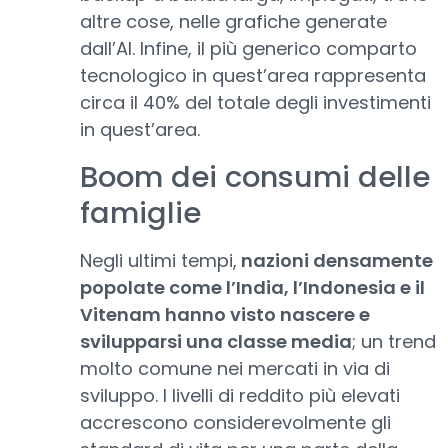
altre cose, nelle grafiche generate
dall’AI. Infine, il più generico comparto
tecnologico in quest’area rappresenta
circa il 40% del totale degli investimenti
in quest’area.
Boom dei consumi delle
famiglie
Negli ultimi tempi,
nazioni densamente
popolate come l’India, l’Indonesia e il
Vitenam hanno visto nascere e
svilupparsi una classe media
; un trend
molto comune nei mercati in via di
sviluppo. I livelli di reddito più elevati
accrescono considerevolmente gli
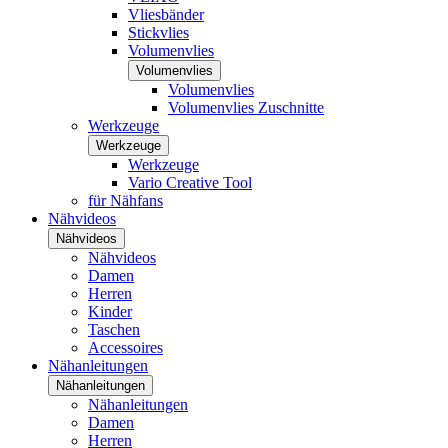
Vliesbänder
Stickvlies
Volumenvlies
Volumenvlies
Volumenvlies
Volumenvlies Zuschnitte
Werkzeuge
Werkzeuge
Werkzeuge
Vario Creative Tool
für Nähfans
Nähvideos
Nähvideos
Nähvideos
Damen
Herren
Kinder
Taschen
Accessoires
Nähanleitungen
Nähanleitungen
Nähanleitungen
Damen
Herren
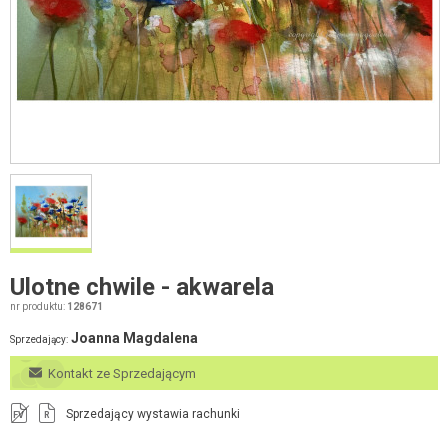
Ulotne chwile - akwarela
nr produktu:
128671
Joanna Magdalena
Sprzedający:
Kontakt ze Sprzedającym
Sprzedający wystawia rachunki
FV
R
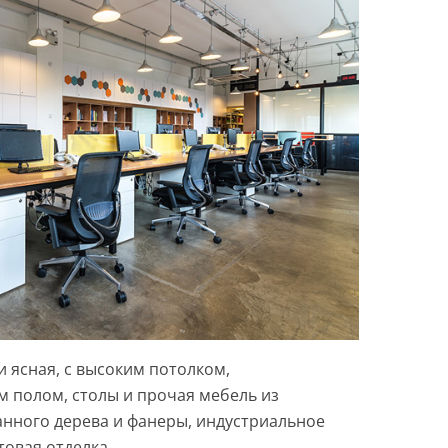
 ясная, с высоким потолком,
 полом, столы и прочая мебель из
нного дерева и фанеры, индустриальное
товая отделка.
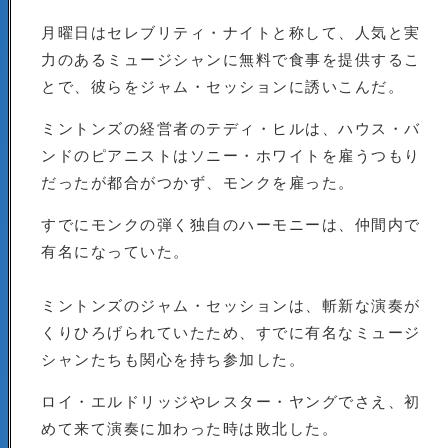
月曜日はセレブリティ・ナイトと称して、人気と実
力のあるミュージシャンに無料で食事を提供するこ
とで、彼らをジャム・セッションに誘いこんだ。
ミントンズの経営者のテディ・ヒルは、ハウス・バ
ンドのピアニストはソニー・ホワイトを雇うつもり
だったが都合がつかず、モンクを雇った。
すでにモンクの弾く独自のハーモニーは、仲間内で
有名になっていた。
ミントンズのジャム・セッションは、斬新な演奏が
くりひろげられていたため、すでに有名なミュージ
シャンたちも関心を持ち参加した。
ロイ・エルドリッジやレスター・ヤングでさえ、初
めて来て演奏に加わった時は敗北した。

****

Keep every word of the material exactly as given. Drop the pictures.

altre cose, nelle grafiche generate
dall’AI. Infine, il più generico comparto
tecnologico in quest’area rappresenta
circa il 40% del totale degli investimenti
in quest’area.
Boom dei consumi delle
famiglie
Negli ultimi tempi,
nazioni densamente
popolate come l’India, l’Indonesia e il
Vitenam hanno visto nascere e
svilupparsi una classe media
; un trend
molto comune nei mercati in via di
sviluppo. I livelli di reddito più elevati
accrescono considerevolmente gli
Vliesbänder
Stickvlies
Volumenvlies
Volumenvlies
Volumenvlies
Volumenvlies Zuschnitte
Werkzeuge
Werkzeuge
Werkzeuge
Vario Creative Tool
für Nähfans
Nähvideos
Nähvideos
Nähvideos
Damen
Herren
Kinder
Taschen
Accessoires
Nähanleitungen
Nähanleitungen
Nähanleitungen
Damen
Herren
Ulotne chwile - akwarela
nr produktu:
128671
Joanna Magdalena
Sprzedający:
Kontakt ze Sprzedającym
Sprzedający wystawia rachunki
FV
R
 ясная, с высоким потолком,
 полом, столы и прочая мебель из
нного дерева и фанеры, индустриальное
товая отделка.
月曜日はセレブリティ・ナイトと称して、人気と実
力のあるミュージシャンに無料で食事を提供するこ
とで、彼らをジャム・セッションに誘いこんだ。
ミントンズの経営者のテディ・ヒルは、ハウス・バ
ンドのピアニストはソニー・ホワイトを雇うつもり
だったが都合がつかず、モンクを雇った。
すでにモンクの弾く独自のハーモニーは、仲間内で
有名になっていた。
ミントンズのジャム・セッションは、斬新な演奏が
くりひろげられていたため、すでに有名なミュージ
シャンたちも関心を持ち参加した。
ロイ・エルドリッジやレスター・ヤングでさえ、初
めて来て演奏に加わった時は敗北した。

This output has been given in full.